_WORK INSTRUCTION_
Every line of the data below should be repeated exactly, and no picture should be copied.

_PROVIDED DATA_
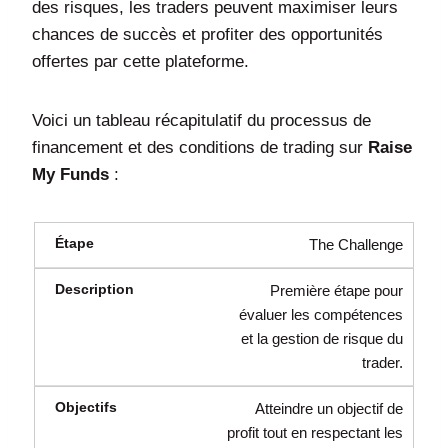
des risques, les traders peuvent maximiser leurs
chances de succès et profiter des opportunités
offertes par cette plateforme.
Voici un tableau récapitulatif du processus de
financement et des conditions de trading sur
Raise
My Funds
:
The Challenge
Première étape pour
évaluer les compétences
et la gestion de risque du
trader.
Atteindre un objectif de
profit tout en respectant les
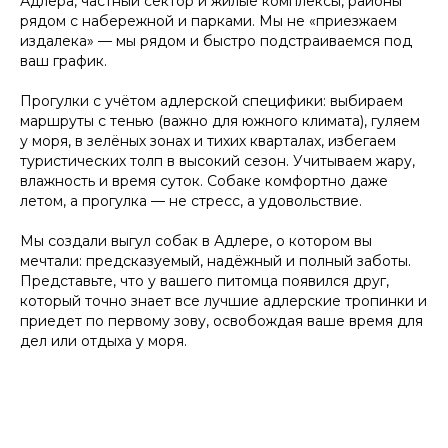
Адлера, частный сектор и жилые комплексы, районы
рядом с набережной и парками. Мы не «приезжаем
Удобный заказ
Оператив
издалека» — мы рядом и быстро подстраиваемся под
ваш график.
Заказ в пару кликов через
Оператор начн
телеграм-бот. При повторном
выгульщика мо
Прогулки с учётом адлерской специфики: выбираем
заказе заново заполнять ничего
маршруты с тенью (важно для южного климата), гуляем
не нужно, мы всё запоминаем!
у моря, в зелёных зонах и тихих кварталах, избегаем
туристических толп в высокий сезон. Учитываем жару,
влажность и время суток. Собаке комфортно даже
летом, а прогулка — не стресс, а удовольствие.
Мы создали выгул собак в Адлере, о котором вы
мечтали: предсказуемый, надёжный и полный заботы.
Представьте, что у вашего питомца появился друг,
который точно знает все лучшие адлерские тропинки и
приедет по первому зову, освобождая ваше время для
дел или отдыха у моря.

_ANSWER SPACE_
des risques, les traders peuvent maximiser leurs
chances de succès et profiter des opportunités
offertes par cette plateforme.
Voici un tableau récapitulatif du processus de
financement et des conditions de trading sur
Raise
My Funds
:
The Challenge
Première étape pour
évaluer les compétences
et la gestion de risque du
trader.
Atteindre un objectif de
profit tout en respectant les
Адлера, частный сектор и жилые комплексы, районы
рядом с набережной и парками. Мы не «приезжаем
Удобный заказ
Оператив
издалека» — мы рядом и быстро подстраиваемся под
ваш график.
Заказ в пару кликов через
Оператор начн
телеграм-бот. При повторном
выгульщика мо
Прогулки с учётом адлерской специфики: выбираем
заказе заново заполнять ничего
маршруты с тенью (важно для южного климата), гуляем
не нужно, мы всё запоминаем!
у моря, в зелёных зонах и тихих кварталах, избегаем
туристических толп в высокий сезон. Учитываем жару,
влажность и время суток. Собаке комфортно даже
летом, а прогулка — не стресс, а удовольствие.
Мы создали выгул собак в Адлере, о котором вы
мечтали: предсказуемый, надёжный и полный заботы.
Представьте, что у вашего питомца появился друг,
который точно знает все лучшие адлерские тропинки и
приедет по первому зову, освобождая ваше время для
дел или отдыха у моря.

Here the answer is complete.